Ansar al-Sham – Ansar al-Sham was also a member of the SIF, and operates mainly in Latakia. It has not been as public with statements of its ideology as some of the other brigades, leading to speculation that it may not have a solid command and control structure among its various units. If its ideology can be gleaned from the founding charter of the SIF, it wants to topple the regime and create an Islamic state based on Sharia law. Notably, the charter does clearly state that the SIF's approach “is one of centrism and moderation. It is far from religious fanaticism and its resulting deviation of creed and action;” and makes specific mention of women’s rights. Although it is difficult to know how much of these words are aspirational rather than reflective of reality. Like Ahrar al-Sham, Ansar al-Sham has put some effort towards prosthelytizing and civil works.


Liwa al-Haq – Liwa al-Haq formed in August 2012 as a merger of other rebel brigades in Homs, and was also a member of SIF. Its founders have claimed that is not a Salafi jihadist group, and its members have a range of ideologies (which is probably true for all of the brigades in Syria). It is one of the smaller groups in this alliance.


Kurdish Islamic Front – By most accounts this is a very small fighting force, numbering less than 1,000 fighters.

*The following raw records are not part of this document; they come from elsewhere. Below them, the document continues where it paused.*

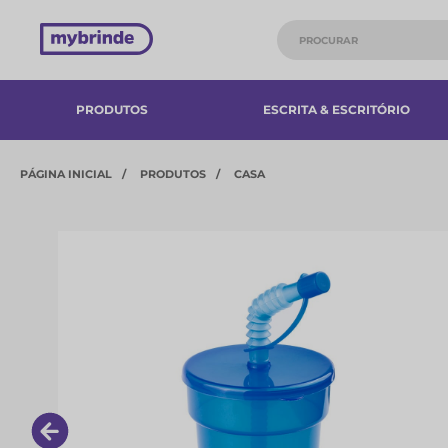
PRODUTOS
ESCRITA & ESCRITÓRIO
PÁGINA INICIAL
PRODUTOS
CASA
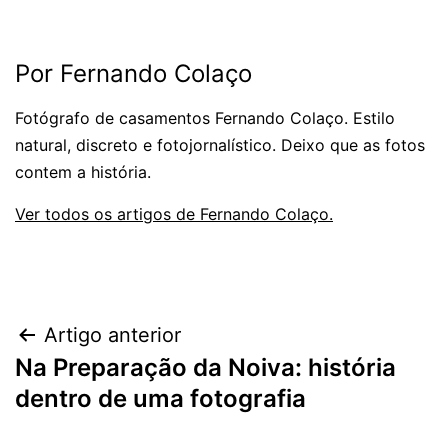
Por Fernando Colaço
Fotógrafo de casamentos Fernando Colaço. Estilo
natural, discreto e fotojornalístico. Deixo que as fotos
contem a história.
Ver todos os artigos de Fernando Colaço.
Navegação
Artigo anterior
Na Preparação da Noiva: história
de
dentro de uma fotografia
artigos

The Kurdish Islamic Front has fought with the al-Qaeda affiliates in Syria against the Kurdish YPG fighting forces. Coming on the heels of the recent announcement by the YPG of an interim Kurdish government in Hasaka – a move which was widely condemned by other rebels as an attempt to break up the country – the Kurdish Islamic Front’s inclusion in this new alliance is most likely a message to the YPG not to get too comfortable.


Admittedly, Syria’s armed opposition has faced challenges in unifying in the past. The atomized nature of the rebel forces is a product of the organic roots of the Syrian uprising. But changes in the conflict have forced the rebels to evolve in order to survive. One result of this evolution has been the increasing drive for unification among the internal fighting forces, independent of the political leadership-in-exile which has failed to provide the amount of support that the fighting groups have so desperately needed. The increase in foreign elements in the conflict, on both sides, has accelerated this evolution. Smaller, scattered, local rebel brigades have been unable to compete with the al-Qaeda affiliates – particularly the Islamic State of Iraq and al-Sham – which have demonstrated the ability to operate at a national level. On the other side, this year has seen a tremendous influx of pro-regime foreign fighters in the form of Hezbollah members, Iraqi Shi’ite militias, and Iranian trainers and strategists. These forces have significantly boosted the strength and fighting capabilities of the regime, which was operating with greatly diminished strength as of the end of 2012.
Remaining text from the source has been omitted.